**Exercise requirements**
Leave the pictures out and transcribe every record exactly.

**Available data**
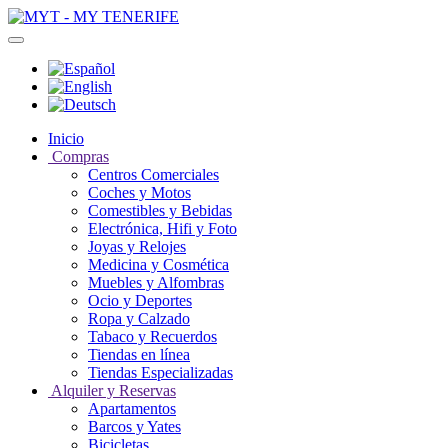
Inicio
Compras
Centros Comerciales
Coches y Motos
Comestibles y Bebidas
Electrónica, Hifi y Foto
Joyas y Relojes
Medicina y Cosmética
Muebles y Alfombras
Ocio y Deportes
Ropa y Calzado
Tabaco y Recuerdos
Tiendas en línea
Tiendas Especializadas
Alquiler y Reservas
Apartamentos
Barcos y Yates
Bicicletas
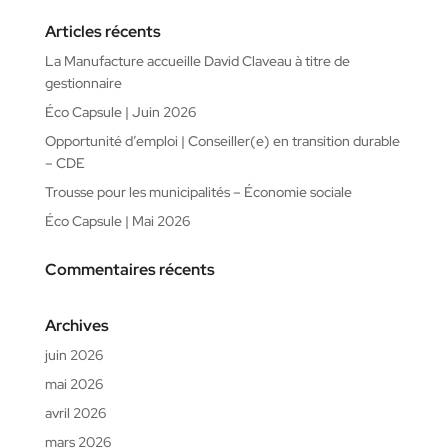
Articles récents
La Manufacture accueille David Claveau à titre de
gestionnaire
Éco Capsule | Juin 2026
Opportunité d’emploi | Conseiller(e) en transition durable
– CDE
Trousse pour les municipalités – Économie sociale
Éco Capsule | Mai 2026
Commentaires récents
Archives
juin 2026
mai 2026
avril 2026
mars 2026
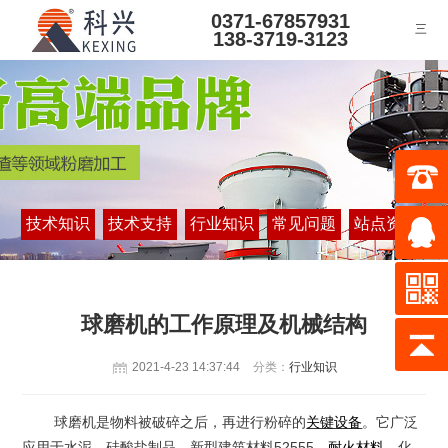
0371-67857931
三
138-3719-3123
技术知识
技术支持
行业知识
常见问题
站点资讯
球磨机的工作原理及机械结构
2021-4-23 14:37:44
分类：
行业知识
球磨机是物料被破碎之后，再进行粉碎的
。它广泛
关键设备
应用于水泥，硅酸盐制品，新型建筑材料
52555
、
、化
耐火材料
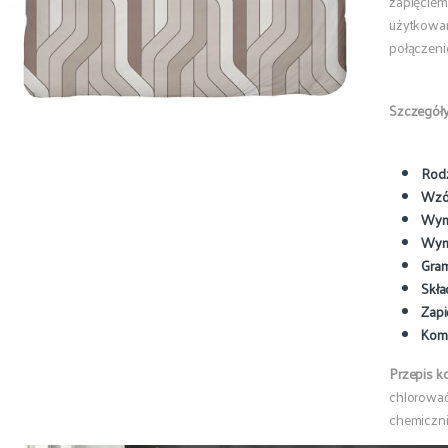
zapięciem
użytkowan
połączenie
Szczegóły
Rodz
Wzó
Wymi
Wymi
Gram
Skła
Zapi
Komp
Przepis k
chlorować
chemiczni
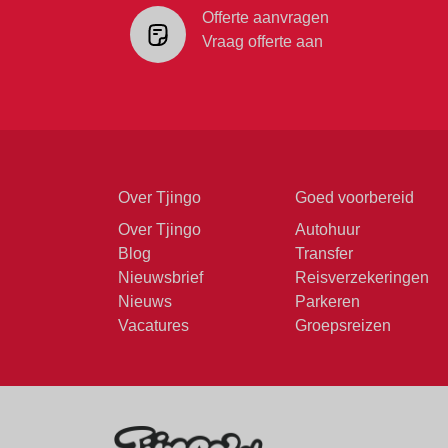
Offerte aanvragen
Vraag offerte aan
Over Tjingo
Goed voorbereid
Over Tjingo
Autohuur
Blog
Transfer
Nieuwsbrief
Reisverzekeringen
Nieuws
Parkeren
Vacatures
Groepsreizen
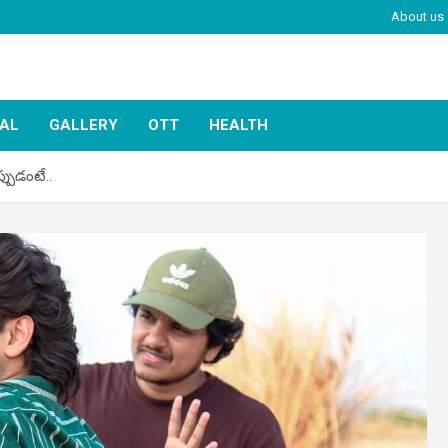
About us
IAL
GALLERY
OTT
HEALTH
్పుడంటే..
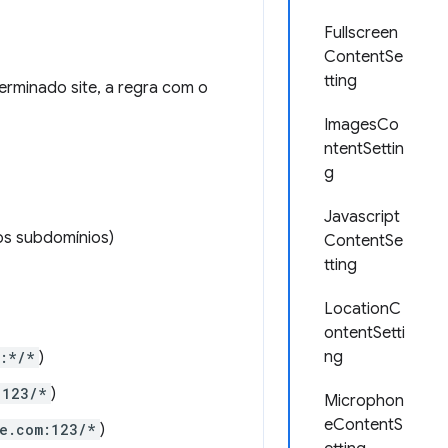
Fullscreen
ContentSe
tting
rminado site, a regra com o
ImagesCo
ntentSettin
g
Javascript
os subdomínios)
ContentSe
tting
LocationC
ontentSetti
ng
m:*/*
)
:123/*
)
Microphon
eContentS
le.com:123/*
)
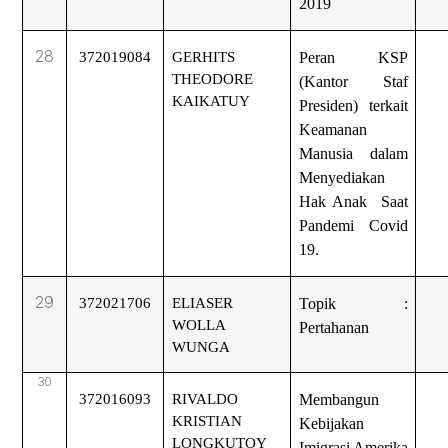
2019
28
372019084
GERHITS
Peran KSP
THEODORE
(Kantor Staf
KAIKATUY
Presiden) terkait
Keamanan
Manusia dalam
Menyediakan
Hak Anak Saat
Pandemi Covid
19.
29
372021706
ELIASER
Topik :
WOLLA
Pertahanan
WUNGA
30
372016093
RIVALDO
Membangun
KRISTIAN
Kebijakan
LONGKUTOY
Imigrasi Amerika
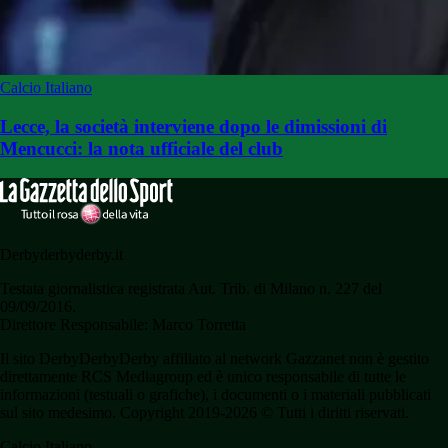
Calcio Italiano
Lecce, la società interviene dopo le dimissioni di
Mencucci: la nota ufficiale del club
Derbyderbyderby.it
Testata giornalistica registrata Aut. Trib. di Milano n. 227 del
09/09/2016.
Direttore Responsabile: Marco Torretta
Il sito DerbyDerbyDerby affiliato al network Gazzanet non è gestito
direttamente RCS Mediagroup ed è unico responsabile di tutte le
informazioni (testuali o grafiche), i documenti o i materiali pubblicati
sul sito medesimo. Copyright 2019-2026 © Tutti i diritti riservati.
Calcio Italiano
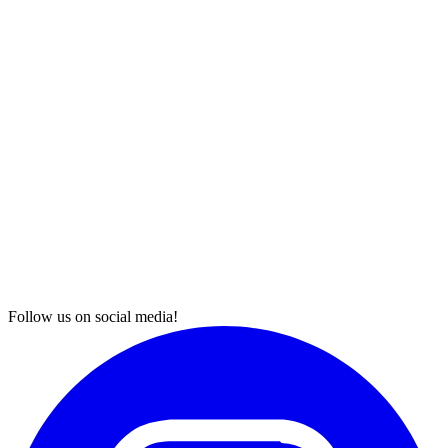
Follow us on social media!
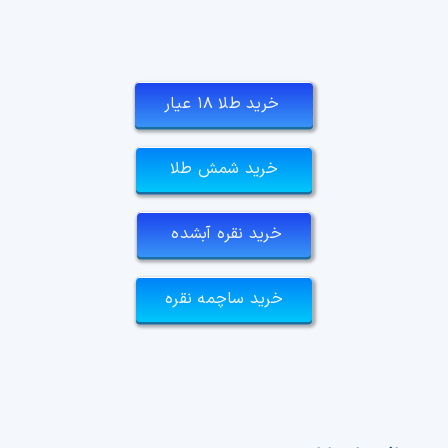
خرید طلا ۱۸ عیار
خرید شمش طلا
خرید نقره آبشده
خرید ساچمه نقره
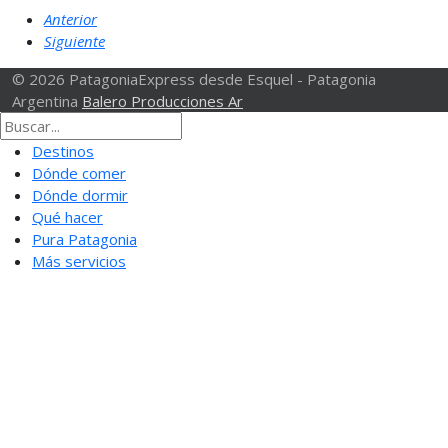
Anterior
Siguiente
© 2026 PatagoniaExpress desde Esquel - Patagonia
Argentina
Balero Producciones Ar
Destinos
Dónde comer
Dónde dormir
Qué hacer
Pura Patagonia
Más servicios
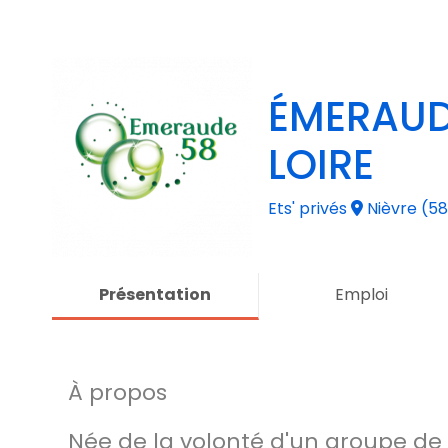
ÉMERAUD
LOIRE
Ets' privés
Nièvre (58
Présentation
Emploi
À propos
Née de la volonté d'un groupe de 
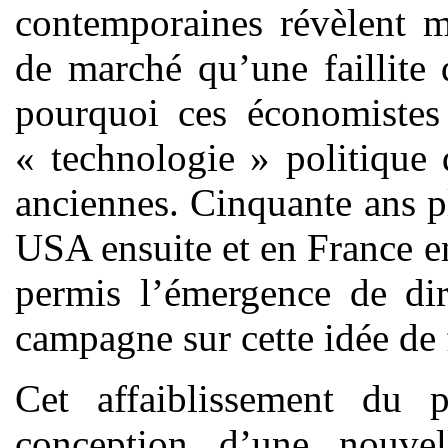
contemporaines révèlent m
de marché qu’une faillite d
pourquoi ces économistes
« technologie » politique 
anciennes. Cinquante ans p
USA ensuite et en France en
permis l’émergence de dir
campagne sur cette idée de fa
Cet affaiblissement du p
conception d’une nouve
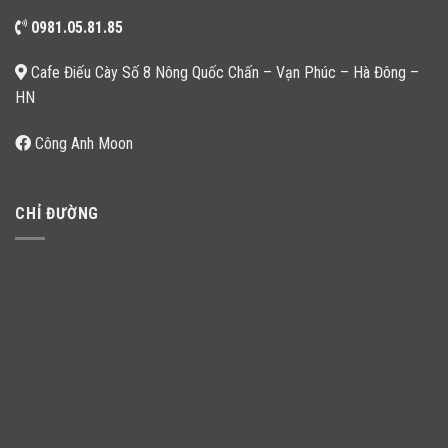
0981.05.81.85
Cafe Điếu Cày Số 8 Nông Quốc Chấn – Vạn Phúc – Hà Đông –
HN
Công Anh Moon
CHỈ ĐƯỜNG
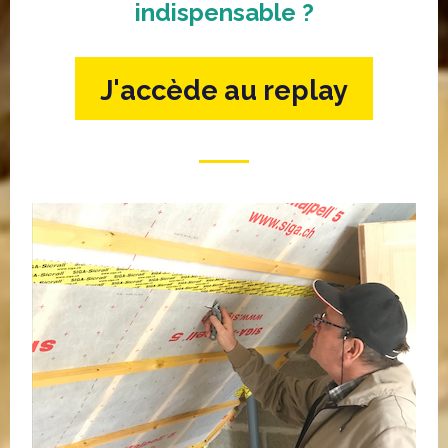
indispensable ?
J'accède au replay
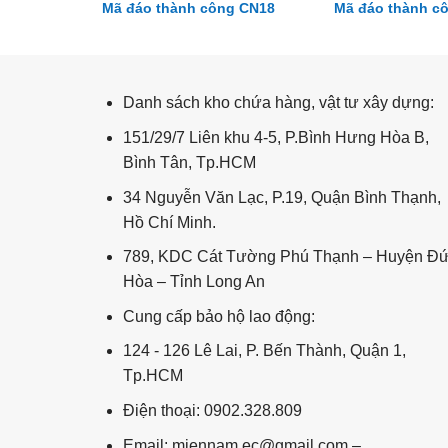
g CN01
Mã đáo thành công CN18
Mã đáo thành c
Thuận buồm xuôi gió 99
Danh sách kho chứa hàng, vật tư xây dựng:
151/29/7 Liên khu 4-5, P.Bình Hưng Hòa B,
Bình Tân, Tp.HCM
34 Nguyễn Văn Lạc, P.19, Quận Bình Thạnh,
Hồ Chí Minh.
789, KDC Cát Tường Phú Thạnh – Huyện Đ
Hòa – Tỉnh Long An
Cung cấp bảo hộ lao động:
124 - 126 Lê Lai, P. Bến Thành, Quận 1,
Tp.HCM
Điện thoại: 0902.328.809
Email: miennam.ec@gmail.com –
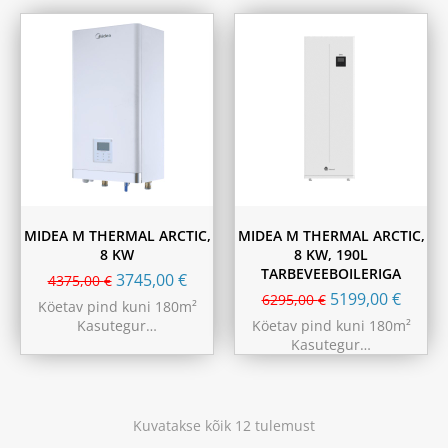
MIDEA M THERMAL ARCTIC,
MIDEA M THERMAL ARCTIC,
8 KW
8 KW, 190L
TARBEVEEBOILERIGA
3745,00
€
4375,00
€
5199,00
€
6295,00
€
Köetav pind kuni 180m²
Kasutegur…
Köetav pind kuni 180m²
Kasutegur…
Kuvatakse kõik 12 tulemust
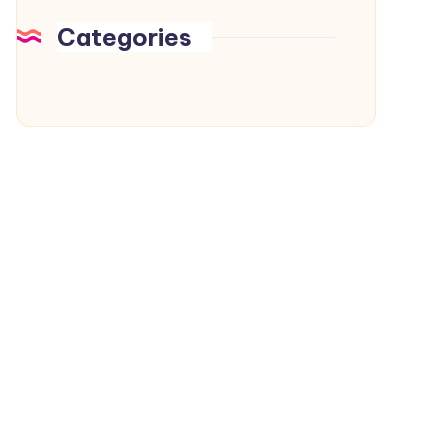
Categories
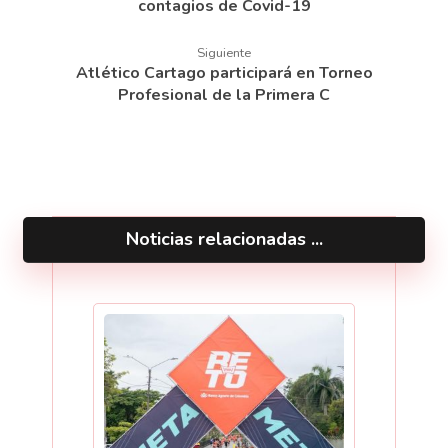
contagios de Covid-19
Siguiente
Atlético Cartago participará en Torneo
Profesional de la Primera C
Noticias relacionadas ...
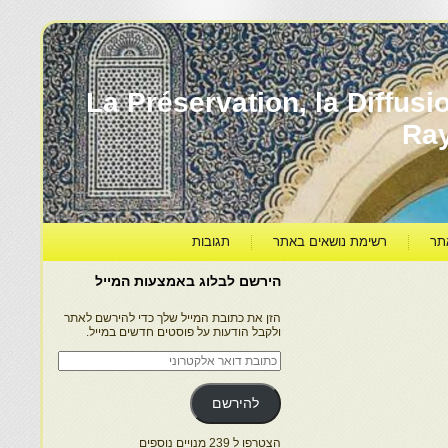
עברה ותרבותה – La Préservation, la Diffusion & le
Ra
תר
רשימת נושאים באתר
תגובות
הירשם לבלוג באמצעות המייל
הזן את כתובת המייל שלך כדי להירשם לאתר
ולקבל הודעות על פוסטים חדשים במייל.
כתובת
דואר
אלקטרוני
להירשם
הצטרפו ל 239 מנויים נוספים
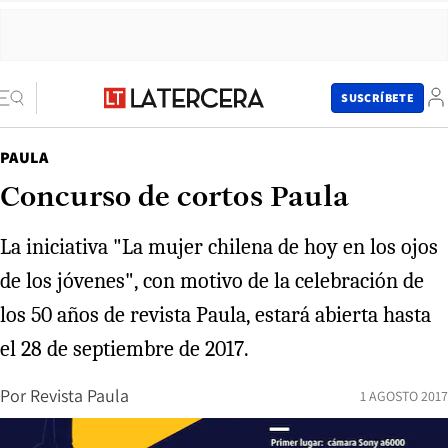
SUSCRÍBETE
PAULA
Concurso de cortos Paula
La iniciativa "La mujer chilena de hoy en los ojos
de los jóvenes", con motivo de la celebración de
los 50 años de revista Paula, estará abierta hasta
el 28 de septiembre de 2017.
Por
Revista Paula
1 AGOSTO 2017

**Output of the exercise**
Inicio
Compras
Centros Comerciales
Coches y Motos
Comestibles y Bebidas
Electrónica, Hifi y Foto
Joyas y Relojes
Medicina y Cosmética
Muebles y Alfombras
Ocio y Deportes
Ropa y Calzado
Tabaco y Recuerdos
Tiendas en línea
Tiendas Especializadas
Alquiler y Reservas
Apartamentos
Barcos y Yates
Bicicletas
Articles récents
La Manufacture accueille David Claveau à titre de
gestionnaire
Éco Capsule | Juin 2026
Opportunité d’emploi | Conseiller(e) en transition durable
– CDE
Trousse pour les municipalités – Économie sociale
Éco Capsule | Mai 2026
Commentaires récents
Archives
juin 2026
mai 2026
avril 2026
mars 2026
0371-67857931
三
138-3719-3123
技术知识
技术支持
行业知识
常见问题
站点资讯
球磨机的工作原理及机械结构
2021-4-23 14:37:44
分类：
行业知识
球磨机是物料被破碎之后，再进行粉碎的
。它广泛
关键设备
应用于水泥，硅酸盐制品，新型建筑材料
52555
、
、化
耐火材料
zapięciem
użytkowan
połączenie
Szczegóły
Rodz
Wzó
Wymi
Wymi
Gram
Skła
Zapi
Komp
Przepis k
chlorować
chemiczni
Offerte aanvragen
Vraag offerte aan
Over Tjingo
Goed voorbereid
Over Tjingo
Autohuur
Blog
Transfer
Nieuwsbrief
Reisverzekeringen
Nieuws
Parkeren
Vacatures
Groepsreizen
About us
IAL
GALLERY
OTT
HEALTH
్పుడంటే..
Fullscreen
ContentSe
tting
rminado site, a regra com o
ImagesCo
ntentSettin
g
Javascript
os subdomínios)
ContentSe
tting
LocationC
ontentSetti
ng
m:*/*
)
:123/*
)
Microphon
eContentS
le.com:123/*
)
2019
28
372019084
GERHITS
Peran KSP
THEODORE
(Kantor Staf
KAIKATUY
Presiden) terkait
Keamanan
Manusia dalam
Menyediakan
Hak Anak Saat
Pandemi Covid
19.
29
372021706
ELIASER
Topik :
WOLLA
Pertahanan
WUNGA
30
372016093
RIVALDO
Membangun
KRISTIAN
Kebijakan
LONGKUTOY
Imigrasi Amerika
Calcio Italiano
Lecce, la società interviene dopo le dimissioni di
Mencucci: la nota ufficiale del club
Derbyderbyderby.it
Testata giornalistica registrata Aut. Trib. di Milano n. 227 del
09/09/2016.
Direttore Responsabile: Marco Torretta
Il sito DerbyDerbyDerby affiliato al network Gazzanet non è gestito
direttamente RCS Mediagroup ed è unico responsabile di tutte le
informazioni (testuali o grafiche), i documenti o i materiali pubblicati
sul sito medesimo. Copyright 2019-2026 © Tutti i diritti riservati.
Calcio Italiano
Follow us on social media!
خرید طلا ۱۸ عیار
خرید شمش طلا
خرید نقره آبشده
خرید ساچمه نقره
Anterior
Siguiente
© 2026 PatagoniaExpress desde Esquel - Patagonia
Argentina
Balero Producciones Ar
Destinos
Dónde comer
Dónde dormir
Qué hacer
Pura Patagonia
Más servicios
ÉMERAUD
LOIRE
Ets' privés
Nièvre (58
Présentation
Emploi
À propos
Née de la volonté d'un groupe de 
contemporaines révèlent m
de marché qu’une faillite d
pourquoi ces économistes
« technologie » politique 
anciennes. Cinquante ans p
USA ensuite et en France en
permis l’émergence de dir
campagne sur cette idée de fa
Cet affaiblissement du p
conception d’une nouve
0981.05.81.85
Cafe Điếu Cày Số 8 Nông Quốc Chấn – Vạn Phúc – Hà Đông –
HN
Công Anh Moon
CHỈ ĐƯỜNG
indispensable ?
J'accède au replay
g CN01
Mã đáo thành công CN18
Mã đáo thành c
Thuận buồm xuôi gió 99
Danh sách kho chứa hàng, vật tư xây dựng:
151/29/7 Liên khu 4-5, P.Bình Hưng Hòa B,
Bình Tân, Tp.HCM
34 Nguyễn Văn Lạc, P.19, Quận Bình Thạnh,
Hồ Chí Minh.
789, KDC Cát Tường Phú Thạnh – Huyện Đ
Hòa – Tỉnh Long An
Cung cấp bảo hộ lao động:
124 - 126 Lê Lai, P. Bến Thành, Quận 1,
Tp.HCM
Điện thoại: 0902.328.809
Email: miennam.ec@gmail.com –
MIDEA M THERMAL ARCTIC,
MIDEA M THERMAL ARCTIC,
8 KW
8 KW, 190L
TARBEVEEBOILERIGA
3745,00
€
4375,00
€
5199,00
€
6295,00
€
Köetav pind kuni 180m²
Kasutegur…
Köetav pind kuni 180m²
Kasutegur…
Kuvatakse kõik 12 tulemust
Categories
contagios de Covid-19
Siguiente
Atlético Cartago participará en Torneo
Profesional de la Primera C
Noticias relacionadas ...
עברה ותרבותה – La Préservation, la Diffusion & le
Ra
תר
רשימת נושאים באתר
תגובות
הירשם לבלוג באמצעות המייל
הזן את כתובת המייל שלך כדי להירשם לאתר
ולקבל הודעות על פוסטים חדשים במייל.
כתובת
דואר
אלקטרוני
להירשם
הצטרפו ל 239 מנויים נוספים
SUSCRÍBETE
PAULA
Concurso de cortos Paula
La iniciativa "La mujer chilena de hoy en los ojos
de los jóvenes", con motivo de la celebración de
los 50 años de revista Paula, estará abierta hasta
el 28 de septiembre de 2017.
Por
Revista Paula
1 AGOSTO 2017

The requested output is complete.